There is a time and place for non-CS rngs, and it is in randomized methods whos correctness/results does not rely on the RNG.




This surprises me. With Monte Carlo methods, wouldn't you rather want quasi-random numbers[0], because they allow the simulation to converge asymptotically faster? Those are certainly not anything like crypto-strength.

[0]: https://en.wikipedia.org/wiki/Low-discrepancy_sequence


This is my understanding as well. In a classic MC problem, global illumination with path tracing, low discrepancy-based sampling converges about twice as fast as random numbers. The Cycles renderer in Blender doesn't even give you the option to use random numbers, just a choice of low discrepancy sequnces [1].

[1] "Pattern" section here: http://builder.openhmd.net/blender-hmd-viewport-temp/render/...


The suggested constants for additive recurrence in that wiki article have given me grief in the past. It is surprisingly simple to do extremely well with better choice of constants:

http://extremelearning.com.au/unreasonable-effectiveness-of-... (yes, no HTTPS, but incredibly illustrative)

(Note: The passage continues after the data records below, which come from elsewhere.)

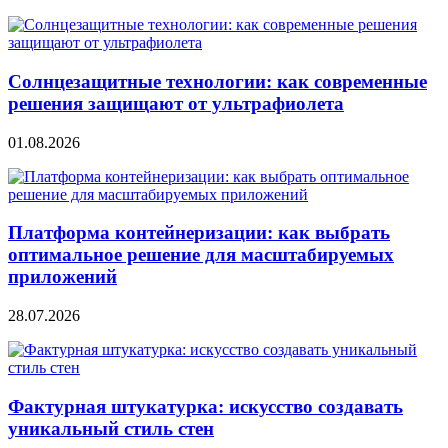
Солнцезащитные технологии: как современные
решения защищают от ультрафиолета
01.08.2026
Платформа контейнеризации: как выбрать
оптимальное решение для масштабируемых
приложений
28.07.2026
Фактурная штукатурка: искусство создавать
уникальный стиль стен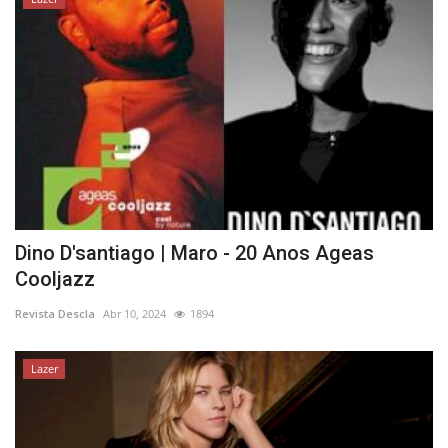
Dino D'santiago | Maro - 20 Anos Ageas
Cooljazz
Revista Descla
Abr 10, 2024
1894
Lazer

Discussed in 2018: https://news.ycombinator.com/item?id=17873284


You're going to validate your results anyways, aren't you? Non-cryptographic random number generators are not guaranteed to introduce bias, a given implementation of a monte carlo simulation might introduce bias via a bug or a poorly chosen modeling. If you need to validate for bias anyways, so you might as well verify by checking against a cryptographic random number generator as well as whatever bias tests you may have at your disposal and then switch over for the speed.

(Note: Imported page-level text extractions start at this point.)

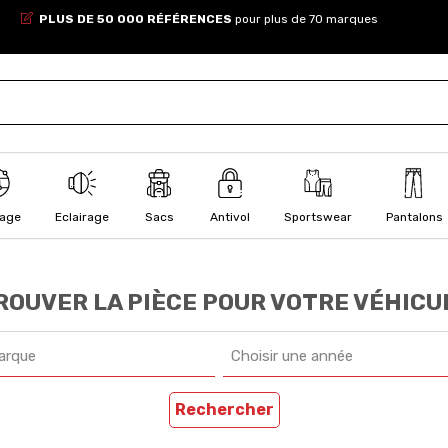
PLUS DE 50 000 RÉFÉRENCES
pour plus de 70 marques
lage
Eclairage
Sacs
Antivol
Sportswear
Pantalons
ROUVER LA PIÈCE POUR VOTRE VÉHICU
arque
Choisir une année
Rechercher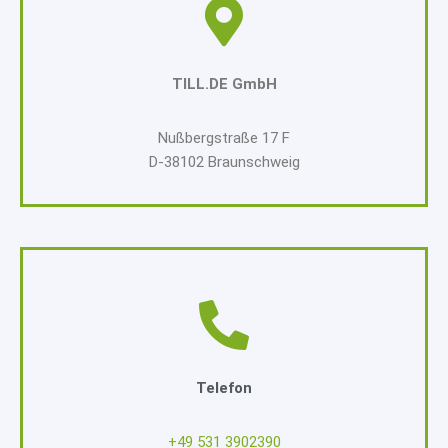
TILL.DE GmbH
Nußbergstraße 17 F
D-38102 Braunschweig
Telefon
+49 531 3902390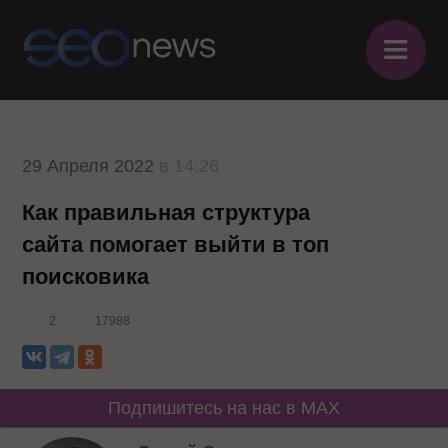
≡
29 Апреля 2022
в 14:26
Как правильная структура
сайта помогает выйти в топ
поисковика
2
17988
Подпишитесь на нас в MAX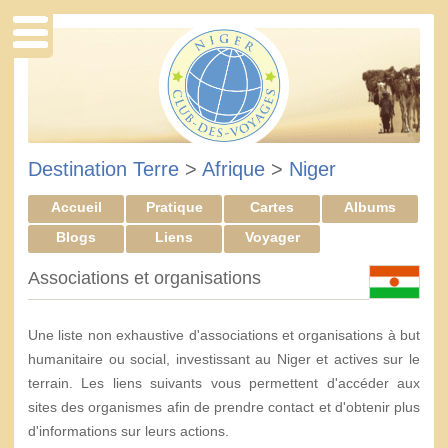
Destination Terre
>
Afrique
>
Niger
Accueil
Pratique
Cartes
Albums
Blogs
Liens
Voyager
Associations et organisations
Une liste non exhaustive d'associations et organisations à but
humanitaire ou social, investissant au Niger et actives sur le
terrain. Les liens suivants vous permettent d'accéder aux
sites des organismes afin de prendre contact et d'obtenir plus
d'informations sur leurs actions.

A good non-cryptographic random number generator like xoshiro256 can generate at 4 times the speed of a chacha20 random number generator. Depending on how many models you need to compute and the desired precision of those models and how many random samples you need per model, this can easily be the difference between hours and days, or days and weeks.


> If the results are reliant on your RNG method I would not settle for less than crypto strength

Whenever a post on PRNGs comes up, I'm reminded of this post from a while back about Chrome:

https://medium.com/@betable/tifu-by-using-math-random-f1c308...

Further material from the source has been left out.